Union méditerranéenne : Nicolas Sarkozy tâte le terrain

Le président français Nicolas Sarkozy a redoublé d’efforts afin de disposer d’un large appui pour son projet d’Union méditerranéenne, lors d’une visite en Algérie et en Tunisie la semaine dernière. La réalisation de ce projet, prévu pour 2008, devrait cependant rencontrer quelques obstacles.

En bref  :

A l’occasion de sa visite en Algérie et en Tunisie, Nicolas Sarkozy a testé auprès de ses partenaires méditerranéens l’idée d’accentuer la coopération entre les pays d’Europe du Sud et d’Afrique du Nord.
Répondant au journal tunisien Assbah, le chef de l’État a déclaré que son projet d’Union méditerranéenne avait été « particulièrement bien accueilli par ses partenaires méditerranéens au sein de l’UE et par les pays du sud de la Méditerranée ».

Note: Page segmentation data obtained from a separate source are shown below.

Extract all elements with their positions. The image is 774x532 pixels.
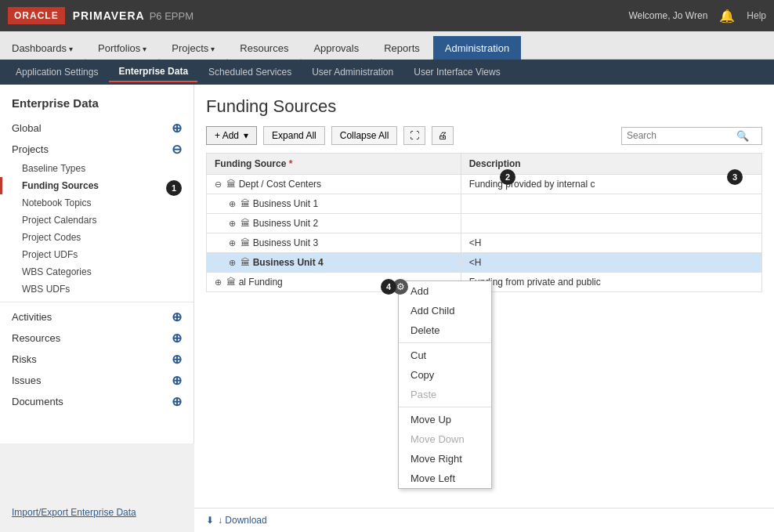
context-menu-move-up[interactable]: Move Up — [399, 410, 491, 429]
expand-icon[interactable]: ⊕ — [229, 258, 236, 267]
print-button[interactable]: 🖨 — [432, 126, 454, 145]
table-row-selected[interactable]: ⊕ 🏛 Business Unit 4 <H — [207, 253, 762, 273]
badge-2: 2 — [500, 169, 515, 185]
nav-tab-resources[interactable]: Resources — [228, 36, 300, 60]
collapse-all-button[interactable]: Collapse All — [331, 126, 398, 145]
content-area: Enterprise Data Global ⊕ Projects ⊖ Base… — [0, 85, 774, 532]
sidebar-title: Enterprise Data — [0, 92, 194, 118]
cell-name[interactable]: ⊕ 🏛 Business Unit 3 — [207, 233, 461, 253]
bank-icon: 🏛 — [241, 237, 250, 248]
main-nav: Dashboards▾ Portfolios▾ Projects▾ Resour… — [0, 31, 774, 60]
sidebar-item-wbs-udfs[interactable]: WBS UDFs — [0, 280, 194, 298]
sidebar-item-documents[interactable]: Documents ⊕ — [0, 391, 194, 412]
bank-icon: 🏛 — [226, 179, 236, 190]
sidebar-item-issues[interactable]: Issues ⊕ — [0, 370, 194, 391]
nav-tab-portfolios[interactable]: Portfolios▾ — [86, 36, 158, 60]
cell-description: <H — [461, 253, 761, 273]
sidebar-item-project-calendars[interactable]: Project Calendars — [0, 212, 194, 229]
expand-icon[interactable]: ⊖ — [215, 179, 222, 189]
toolbar: + Add▾ Expand All Collapse All ⛶ 🖨 🔍 — [206, 126, 762, 145]
sub-tab-user-administration[interactable]: User Administration — [302, 63, 403, 81]
sidebar-item-project-codes[interactable]: Project Codes — [0, 229, 194, 246]
download-label[interactable]: ↓ Download — [218, 515, 267, 526]
table-row[interactable]: ⊖ 🏛 Dept / Cost Centers Funding provided… — [207, 175, 762, 194]
sidebar-item-funding-sources[interactable]: Funding Sources 1 — [0, 177, 194, 194]
sidebar-item-resources[interactable]: Resources ⊕ — [0, 328, 194, 349]
expand-all-button[interactable]: Expand All — [263, 126, 325, 145]
projects-arrow: ▾ — [211, 45, 215, 53]
nav-tab-projects[interactable]: Projects▾ — [160, 36, 226, 60]
cell-description — [461, 194, 761, 214]
issues-expand-icon: ⊕ — [172, 373, 182, 388]
context-menu-cut[interactable]: Cut — [399, 346, 491, 365]
table-row[interactable]: ⊕ 🏛 Business Unit 1 — [207, 194, 762, 214]
context-menu-paste: Paste — [399, 385, 491, 404]
resources-expand-icon: ⊕ — [172, 331, 182, 346]
nav-tab-approvals[interactable]: Approvals — [302, 36, 371, 60]
sidebar-item-global[interactable]: Global ⊕ — [0, 118, 194, 139]
search-box[interactable]: 🔍 — [621, 127, 762, 145]
page-title: Funding Sources — [206, 96, 762, 117]
download-bar[interactable]: ⬇ ↓ Download — [194, 508, 774, 532]
sidebar-wrapper: Enterprise Data Global ⊕ Projects ⊖ Base… — [0, 85, 194, 532]
nav-tab-administration[interactable]: Administration — [433, 36, 521, 60]
sidebar-item-projects[interactable]: Projects ⊖ — [0, 139, 194, 160]
context-menu-add[interactable]: Add — [399, 281, 491, 301]
expand-icon[interactable]: ⊕ — [229, 238, 236, 248]
oracle-logo: ORACLE — [8, 7, 65, 24]
context-menu-copy[interactable]: Copy — [399, 365, 491, 385]
sidebar-item-activities[interactable]: Activities ⊕ — [0, 306, 194, 328]
sub-tab-application-settings[interactable]: Application Settings — [6, 63, 107, 81]
cell-description: <H — [461, 233, 761, 253]
app-subtitle: P6 EPPM — [150, 10, 194, 22]
context-menu: Add Add Child Delete Cut Copy Paste Move… — [398, 280, 492, 489]
activities-expand-icon: ⊕ — [172, 309, 182, 324]
table-row[interactable]: ⊕ 🏛 Business Unit 2 — [207, 214, 762, 233]
global-expand-icon: ⊕ — [172, 121, 182, 136]
sidebar-item-notebook-topics[interactable]: Notebook Topics — [0, 194, 194, 212]
dashboards-arrow: ▾ — [69, 45, 73, 53]
col-header-funding-source: Funding Source * — [207, 154, 461, 175]
cell-name[interactable]: ⊕ 🏛 Business Unit 1 — [207, 194, 461, 214]
add-dropdown-arrow: ▾ — [244, 130, 248, 141]
documents-expand-icon: ⊕ — [172, 394, 182, 409]
expand-icon[interactable]: ⊕ — [215, 277, 222, 287]
cell-name[interactable]: ⊕ 🏛 Business Unit 4 — [207, 253, 461, 273]
sub-tab-scheduled-services[interactable]: Scheduled Services — [199, 63, 301, 81]
sidebar-divider-1 — [0, 302, 194, 302]
bank-icon: 🏛 — [226, 277, 236, 288]
portfolios-arrow: ▾ — [143, 45, 146, 53]
user-name[interactable]: Welcome, Jo Wren — [628, 10, 707, 21]
sidebar-item-wbs-categories[interactable]: WBS Categories — [0, 263, 194, 280]
cell-name[interactable]: ⊖ 🏛 Dept / Cost Centers — [207, 175, 461, 194]
nav-tab-reports[interactable]: Reports — [372, 36, 432, 60]
context-menu-delete[interactable]: Delete — [399, 320, 491, 340]
expand-icon[interactable]: ⊕ — [229, 219, 236, 228]
expand-icon[interactable]: ⊕ — [229, 199, 236, 208]
help-button[interactable]: Help — [747, 10, 766, 21]
search-input[interactable] — [627, 130, 736, 141]
context-menu-divider-2 — [399, 407, 491, 407]
nav-tab-dashboards[interactable]: Dashboards▾ — [0, 36, 85, 60]
notification-icon[interactable]: 🔔 — [719, 9, 735, 24]
required-star: * — [289, 158, 293, 169]
projects-collapse-icon: ⊖ — [172, 142, 182, 157]
add-button[interactable]: + Add▾ — [206, 126, 257, 145]
context-menu-add-child[interactable]: Add Child — [399, 301, 491, 320]
sub-tab-enterprise-data[interactable]: Enterprise Data — [109, 62, 197, 82]
context-menu-move-left[interactable]: Move Left — [399, 469, 491, 488]
sub-tab-user-interface-views[interactable]: User Interface Views — [404, 63, 510, 81]
context-menu-move-right[interactable]: Move Right — [399, 449, 491, 469]
cell-name[interactable]: ⊕ 🏛 Business Unit 2 — [207, 214, 461, 233]
cell-description — [461, 214, 761, 233]
print-icon: 🖨 — [438, 130, 447, 141]
main-content: Funding Sources + Add▾ Expand All Collap… — [194, 85, 774, 532]
sidebar-item-risks[interactable]: Risks ⊕ — [0, 349, 194, 370]
risks-expand-icon: ⊕ — [172, 352, 182, 367]
sub-nav: Application Settings Enterprise Data Sch… — [0, 60, 774, 85]
top-header: ORACLE PRIMAVERA P6 EPPM Welcome, Jo Wre… — [0, 0, 774, 31]
table-row[interactable]: ⊕ 🏛 Business Unit 3 <H — [207, 233, 762, 253]
sidebar-item-project-udfs[interactable]: Project UDFs — [0, 246, 194, 263]
fullscreen-button[interactable]: ⛶ — [403, 126, 425, 145]
sidebar-item-baseline-types[interactable]: Baseline Types — [0, 160, 194, 177]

Le président français a émis l’idée de créer une Union méditerranéenne pendant sa campagne électorale. La forme exacte que pourrait prendre cette alliance est cependant, encore aujourd’hui, peu claire. Les liens avec l’actuelle Union euro-méditérannéenne n’ont pour le moment pas été précisés.

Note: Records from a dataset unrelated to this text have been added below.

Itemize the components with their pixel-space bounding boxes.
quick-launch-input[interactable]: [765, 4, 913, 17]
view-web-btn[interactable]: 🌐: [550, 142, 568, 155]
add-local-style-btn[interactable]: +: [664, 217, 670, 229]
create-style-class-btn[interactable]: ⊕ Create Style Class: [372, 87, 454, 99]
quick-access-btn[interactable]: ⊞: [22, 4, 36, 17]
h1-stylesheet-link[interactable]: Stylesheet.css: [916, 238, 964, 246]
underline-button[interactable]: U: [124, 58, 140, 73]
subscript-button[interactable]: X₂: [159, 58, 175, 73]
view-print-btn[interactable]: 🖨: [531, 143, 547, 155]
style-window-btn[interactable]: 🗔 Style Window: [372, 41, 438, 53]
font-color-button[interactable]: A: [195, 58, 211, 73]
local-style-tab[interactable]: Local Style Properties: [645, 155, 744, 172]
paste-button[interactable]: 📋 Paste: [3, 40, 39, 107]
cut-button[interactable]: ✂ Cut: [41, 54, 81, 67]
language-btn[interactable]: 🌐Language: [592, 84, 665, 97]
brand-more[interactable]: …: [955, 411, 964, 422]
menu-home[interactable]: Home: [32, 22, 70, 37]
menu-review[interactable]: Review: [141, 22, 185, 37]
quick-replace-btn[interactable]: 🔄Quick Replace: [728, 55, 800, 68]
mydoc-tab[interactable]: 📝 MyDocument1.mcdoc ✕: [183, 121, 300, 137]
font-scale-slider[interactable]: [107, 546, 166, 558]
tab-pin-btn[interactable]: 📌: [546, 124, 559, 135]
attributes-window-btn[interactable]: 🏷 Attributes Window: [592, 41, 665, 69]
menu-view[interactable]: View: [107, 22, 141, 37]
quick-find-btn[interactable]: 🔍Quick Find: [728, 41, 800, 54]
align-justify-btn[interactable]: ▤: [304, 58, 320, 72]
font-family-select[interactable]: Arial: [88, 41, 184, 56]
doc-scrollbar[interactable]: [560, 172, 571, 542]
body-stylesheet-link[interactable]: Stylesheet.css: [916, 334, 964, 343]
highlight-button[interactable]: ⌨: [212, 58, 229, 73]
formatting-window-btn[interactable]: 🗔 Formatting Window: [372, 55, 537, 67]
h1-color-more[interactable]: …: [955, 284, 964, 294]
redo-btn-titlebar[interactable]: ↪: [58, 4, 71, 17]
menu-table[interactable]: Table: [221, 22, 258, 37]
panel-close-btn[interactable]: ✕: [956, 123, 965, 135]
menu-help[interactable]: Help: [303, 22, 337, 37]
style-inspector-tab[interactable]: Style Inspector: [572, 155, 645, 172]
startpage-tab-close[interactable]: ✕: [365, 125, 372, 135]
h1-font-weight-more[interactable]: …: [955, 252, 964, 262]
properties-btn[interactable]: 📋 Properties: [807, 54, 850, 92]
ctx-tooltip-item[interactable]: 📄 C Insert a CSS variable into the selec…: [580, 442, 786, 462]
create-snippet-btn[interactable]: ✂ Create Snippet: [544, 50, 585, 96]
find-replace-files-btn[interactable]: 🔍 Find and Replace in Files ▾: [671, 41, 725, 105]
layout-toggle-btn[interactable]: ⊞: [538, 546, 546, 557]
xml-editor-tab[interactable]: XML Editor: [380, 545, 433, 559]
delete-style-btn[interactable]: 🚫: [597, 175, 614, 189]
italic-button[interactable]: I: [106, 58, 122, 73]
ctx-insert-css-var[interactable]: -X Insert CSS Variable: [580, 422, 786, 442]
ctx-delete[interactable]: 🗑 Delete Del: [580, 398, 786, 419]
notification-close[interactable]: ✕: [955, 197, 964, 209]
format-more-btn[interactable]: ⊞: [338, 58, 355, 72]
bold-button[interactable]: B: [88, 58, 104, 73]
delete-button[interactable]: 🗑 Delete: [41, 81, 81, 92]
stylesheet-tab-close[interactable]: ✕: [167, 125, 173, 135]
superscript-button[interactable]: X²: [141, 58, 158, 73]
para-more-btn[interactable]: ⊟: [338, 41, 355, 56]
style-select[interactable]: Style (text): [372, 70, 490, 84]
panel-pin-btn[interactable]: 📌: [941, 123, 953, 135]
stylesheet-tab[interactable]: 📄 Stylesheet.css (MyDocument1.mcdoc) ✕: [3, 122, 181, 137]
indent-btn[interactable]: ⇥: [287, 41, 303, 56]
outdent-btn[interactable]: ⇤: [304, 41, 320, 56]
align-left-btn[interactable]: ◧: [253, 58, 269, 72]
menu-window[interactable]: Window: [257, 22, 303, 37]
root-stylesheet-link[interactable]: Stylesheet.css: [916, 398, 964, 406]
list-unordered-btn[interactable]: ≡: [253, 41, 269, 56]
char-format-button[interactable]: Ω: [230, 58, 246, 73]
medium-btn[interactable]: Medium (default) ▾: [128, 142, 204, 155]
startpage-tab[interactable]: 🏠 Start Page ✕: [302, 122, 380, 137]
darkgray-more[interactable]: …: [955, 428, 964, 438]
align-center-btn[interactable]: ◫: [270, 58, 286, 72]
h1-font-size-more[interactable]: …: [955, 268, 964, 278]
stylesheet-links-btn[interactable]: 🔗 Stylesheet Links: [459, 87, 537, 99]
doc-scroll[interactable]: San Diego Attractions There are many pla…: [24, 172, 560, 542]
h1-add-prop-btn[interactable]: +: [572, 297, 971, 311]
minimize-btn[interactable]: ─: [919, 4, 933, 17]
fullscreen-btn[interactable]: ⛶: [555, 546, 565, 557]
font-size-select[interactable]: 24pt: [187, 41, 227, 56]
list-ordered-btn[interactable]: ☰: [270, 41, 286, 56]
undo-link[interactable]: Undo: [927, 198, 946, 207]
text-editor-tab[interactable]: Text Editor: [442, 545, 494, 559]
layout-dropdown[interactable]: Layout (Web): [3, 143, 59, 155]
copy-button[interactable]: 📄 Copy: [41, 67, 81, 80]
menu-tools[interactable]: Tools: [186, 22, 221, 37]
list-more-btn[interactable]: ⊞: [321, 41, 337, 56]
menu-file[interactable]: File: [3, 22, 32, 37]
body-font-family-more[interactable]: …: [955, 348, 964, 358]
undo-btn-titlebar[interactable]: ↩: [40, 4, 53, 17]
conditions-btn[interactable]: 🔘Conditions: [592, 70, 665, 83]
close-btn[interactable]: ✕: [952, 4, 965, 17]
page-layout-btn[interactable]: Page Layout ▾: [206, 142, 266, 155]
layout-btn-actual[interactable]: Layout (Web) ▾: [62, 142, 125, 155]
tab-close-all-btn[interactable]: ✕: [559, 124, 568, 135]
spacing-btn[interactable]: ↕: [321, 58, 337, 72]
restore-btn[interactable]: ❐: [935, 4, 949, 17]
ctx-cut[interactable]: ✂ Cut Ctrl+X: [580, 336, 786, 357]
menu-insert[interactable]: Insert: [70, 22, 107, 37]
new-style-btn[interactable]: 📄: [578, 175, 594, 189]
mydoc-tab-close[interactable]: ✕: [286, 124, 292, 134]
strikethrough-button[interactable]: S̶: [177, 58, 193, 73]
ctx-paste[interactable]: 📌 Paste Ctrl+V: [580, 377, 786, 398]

Selon Nicolas Sarkozy, cinq pays d’Afrique du Nord (le Maroc, l’Algérie, la Tunisie, la Mauritanie et la Lybie), ainsi que cinq États membres de l’UE (la France, l’Espagne, l’Italie, le Portugal et Malte), pourraient être au cœur du dispositif. Ce dernier serait dirigé par un conseil permanent, à l’image de celui qui est à la tête du Conseil de l’Europe. Cette structure aurait pour principaux axes de coopération le crime organisé, le terrorisme, le développement durable, l’immigration clandestine et la sécurité des approvisionnements énergétiques.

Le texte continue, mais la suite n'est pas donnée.